Deborah Digges is the author of the memoir Fugitive Spring and three award-winning volumes of poetry. Her poetry appears regularly in The New Yorker and other publications. She teaches English at Tufts University and lives in Amherst and Worcester, Massachusetts, with her husband, Frank.

Stephen Digges graduated from The Parsons School of Design in 2000, and is now a photographer based in New York City.

Auszug. © Genehmigter Nachdruck. Alle Rechte vorbehalten.

Fall, 1991

Thirteen-year-old Stephen has run away again. He's out there somewhere with his gang, all of them dressed for the dark in black-hooded sweatshirts, oversized team jackets, ball caps, baggy pants that ride low on their hips. Inside their pockets they hold on to guns, switchblades. Recently Stephen has shaved part of his right eyebrow.

It's about 4:00 a.m., late September. I'm in my study on the east side of our brownstone apartment house in Brookline, Massachusetts, three stories above the street.

Maybe Stephen can see that my study light is on. I imagine him looking up from one of the condemned train cars' shot-out windows in the rubble field not far from us, looking up to this coin of light like a lighthouse beacon in one of my mother's favorite hymns.

But Stephen would protest he is no flailing ship. He is Henry Martin, the youngest of three brothers in the Scottish ballad I used to read to him, Henry Martin, who became the robber of the three, having drawn the losing lot.

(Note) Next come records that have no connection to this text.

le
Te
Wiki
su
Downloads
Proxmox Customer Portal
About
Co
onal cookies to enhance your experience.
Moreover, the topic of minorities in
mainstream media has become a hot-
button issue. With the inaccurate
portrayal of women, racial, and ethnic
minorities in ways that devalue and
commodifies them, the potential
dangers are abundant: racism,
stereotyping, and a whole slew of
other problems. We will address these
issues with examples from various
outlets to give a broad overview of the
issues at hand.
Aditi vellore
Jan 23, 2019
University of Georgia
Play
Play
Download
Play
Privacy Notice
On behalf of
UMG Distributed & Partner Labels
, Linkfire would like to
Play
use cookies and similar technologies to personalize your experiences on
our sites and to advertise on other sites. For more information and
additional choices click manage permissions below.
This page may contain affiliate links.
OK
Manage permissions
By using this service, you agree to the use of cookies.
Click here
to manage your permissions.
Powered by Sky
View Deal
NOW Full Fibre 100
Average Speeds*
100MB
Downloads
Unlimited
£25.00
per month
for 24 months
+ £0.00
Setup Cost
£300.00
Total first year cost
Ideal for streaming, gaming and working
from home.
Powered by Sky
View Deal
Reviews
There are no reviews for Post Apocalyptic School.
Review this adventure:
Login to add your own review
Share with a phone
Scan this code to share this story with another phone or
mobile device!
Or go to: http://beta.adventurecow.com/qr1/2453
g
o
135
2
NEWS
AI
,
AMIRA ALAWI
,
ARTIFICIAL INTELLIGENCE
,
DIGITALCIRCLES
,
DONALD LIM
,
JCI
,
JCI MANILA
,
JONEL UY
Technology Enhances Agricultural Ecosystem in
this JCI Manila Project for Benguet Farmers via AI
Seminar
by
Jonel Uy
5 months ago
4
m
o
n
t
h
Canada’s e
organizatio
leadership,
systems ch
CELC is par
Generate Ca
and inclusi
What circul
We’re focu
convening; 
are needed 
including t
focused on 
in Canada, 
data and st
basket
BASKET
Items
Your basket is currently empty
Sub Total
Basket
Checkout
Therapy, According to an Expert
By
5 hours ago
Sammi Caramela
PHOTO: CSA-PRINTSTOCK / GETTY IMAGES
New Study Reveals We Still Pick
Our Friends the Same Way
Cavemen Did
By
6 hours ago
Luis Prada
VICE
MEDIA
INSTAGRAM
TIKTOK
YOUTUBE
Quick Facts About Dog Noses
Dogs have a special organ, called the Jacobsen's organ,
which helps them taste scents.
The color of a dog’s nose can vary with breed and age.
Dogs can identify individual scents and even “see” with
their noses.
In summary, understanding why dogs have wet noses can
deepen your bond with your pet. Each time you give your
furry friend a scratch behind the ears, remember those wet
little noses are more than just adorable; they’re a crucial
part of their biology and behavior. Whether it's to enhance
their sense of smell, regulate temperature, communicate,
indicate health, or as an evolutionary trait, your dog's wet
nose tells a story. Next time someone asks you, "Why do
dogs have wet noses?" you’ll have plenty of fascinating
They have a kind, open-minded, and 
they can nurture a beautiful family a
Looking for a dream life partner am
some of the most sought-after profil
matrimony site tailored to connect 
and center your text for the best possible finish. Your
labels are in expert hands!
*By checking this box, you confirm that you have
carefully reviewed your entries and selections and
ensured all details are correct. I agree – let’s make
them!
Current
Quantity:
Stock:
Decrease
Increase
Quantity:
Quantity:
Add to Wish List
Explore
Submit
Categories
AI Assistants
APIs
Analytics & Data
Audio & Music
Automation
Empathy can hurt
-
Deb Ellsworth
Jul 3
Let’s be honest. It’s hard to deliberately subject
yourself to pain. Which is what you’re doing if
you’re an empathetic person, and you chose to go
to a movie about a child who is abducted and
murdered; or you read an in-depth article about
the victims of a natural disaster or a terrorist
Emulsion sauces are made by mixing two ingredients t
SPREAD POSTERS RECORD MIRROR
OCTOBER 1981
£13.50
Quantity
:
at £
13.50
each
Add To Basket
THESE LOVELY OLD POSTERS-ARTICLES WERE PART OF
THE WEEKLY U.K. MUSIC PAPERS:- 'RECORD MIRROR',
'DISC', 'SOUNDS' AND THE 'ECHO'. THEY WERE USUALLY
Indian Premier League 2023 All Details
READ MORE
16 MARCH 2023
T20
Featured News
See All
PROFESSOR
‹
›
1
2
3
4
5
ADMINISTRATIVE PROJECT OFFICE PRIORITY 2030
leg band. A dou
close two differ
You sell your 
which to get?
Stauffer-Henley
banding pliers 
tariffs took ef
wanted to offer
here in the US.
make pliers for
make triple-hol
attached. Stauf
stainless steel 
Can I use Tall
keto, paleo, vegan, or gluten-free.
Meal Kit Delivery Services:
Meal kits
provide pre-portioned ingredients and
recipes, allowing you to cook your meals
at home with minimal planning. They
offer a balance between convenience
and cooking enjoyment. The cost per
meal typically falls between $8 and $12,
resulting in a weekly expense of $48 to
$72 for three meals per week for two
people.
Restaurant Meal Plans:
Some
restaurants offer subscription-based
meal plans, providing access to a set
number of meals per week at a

But as fate would have it, Martin was good at pirating--brutal, unequivocal, the beloved captain of a ship that cruised the shoals off Britain, pillaging shipwrecks and intercepting inbound merchant vessels.

All night in Boston sirens close in, scale back. We are as far north as we have ever been, the light here opening on a series of stingy, frigid days, shutting down suddenly.

Maybe the cops have picked Stephen up, in which case I will hear something soon. More likely he has fallen asleep on the floor of someone's room. It might be hours before I hear from him. He has run enough times that I know he will call. He hates himself for having to, but he can't help it. When he hears my voice he will be profane.

It's cold in my study, cold throughout our rooms. Stunningly beautiful is our apartment, but cold, often barely fifty-five degrees. But cold as it is, the oil bills are enormous, midwinter, half my salary.

I'd build a fire but this would mean my taking the back stairs to the yard, opening a common door. We are in enough trouble. Our landlords, who live below us, call often these days to tell Stephen to turn down the rap music. And sometimes he brings his gang home, ten or more boys stomping up the front flight of stairs.

Then there are the shouting matches between Stephen and his older brother, between Stephen and his stepfather, Stan, who visits when he can, these days about every third weekend.

And there are the shouting matches between Stephen and me. They get us nowhere despite my wailing, begging, and then my sudden turns from despair to fury that find me chasing after him down the stairs, out the double doors and over the back wall, up the eighty or so steps to the car.

At forty I am amazed at my speed, my skill. But Stephen is faster. Just recently he has outgrown me by a few inches. By the time I reach the landing lot, he and my car are gone.

In my study near dawn I turn back to a grant proposal I've been working on while I wait for word from the cops or from my son. If I could get a semester off from teaching, I'd have the time and concentration to move us out of here, find a place outside the city far enough that Stephen couldn't get in, close enough that I could commute to the university.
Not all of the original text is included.